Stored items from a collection
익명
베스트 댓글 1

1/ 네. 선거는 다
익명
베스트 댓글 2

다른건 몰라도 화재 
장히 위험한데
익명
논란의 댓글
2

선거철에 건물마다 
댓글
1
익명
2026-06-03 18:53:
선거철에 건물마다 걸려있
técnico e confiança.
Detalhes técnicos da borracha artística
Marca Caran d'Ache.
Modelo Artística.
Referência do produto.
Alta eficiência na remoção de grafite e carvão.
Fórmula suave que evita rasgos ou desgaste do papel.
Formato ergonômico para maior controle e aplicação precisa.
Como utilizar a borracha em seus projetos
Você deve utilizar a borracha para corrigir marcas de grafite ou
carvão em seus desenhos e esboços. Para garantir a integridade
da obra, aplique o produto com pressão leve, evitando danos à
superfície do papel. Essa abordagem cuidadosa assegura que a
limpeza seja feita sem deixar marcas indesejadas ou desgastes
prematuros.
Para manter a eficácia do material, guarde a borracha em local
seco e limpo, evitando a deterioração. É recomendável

...

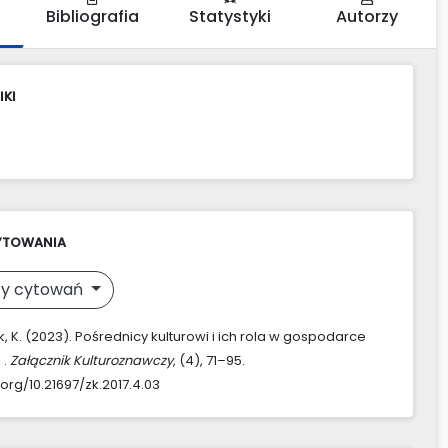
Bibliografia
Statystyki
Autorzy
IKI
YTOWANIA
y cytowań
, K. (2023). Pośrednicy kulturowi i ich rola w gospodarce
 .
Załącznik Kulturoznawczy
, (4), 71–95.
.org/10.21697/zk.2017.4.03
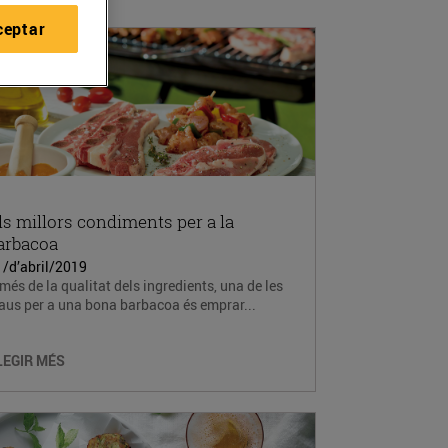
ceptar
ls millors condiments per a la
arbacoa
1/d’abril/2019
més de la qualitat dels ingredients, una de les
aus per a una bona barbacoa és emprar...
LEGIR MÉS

-- Task statement --
Look above for the line holding "Você deve utilizar" and the line holding "seco e limpo, evitando", then output exactly those two lines and every line between them, nothing more.

-- Solution to the problem --
Você deve utilizar a borracha para corrigir marcas de grafite ou
carvão em seus desenhos e esboços. Para garantir a integridade
da obra, aplique o produto com pressão leve, evitando danos à
superfície do papel. Essa abordagem cuidadosa assegura que a
limpeza seja feita sem deixar marcas indesejadas ou desgastes
prematuros.
Para manter a eficácia do material, guarde a borracha em local
seco e limpo, evitando a deterioração. É recomendável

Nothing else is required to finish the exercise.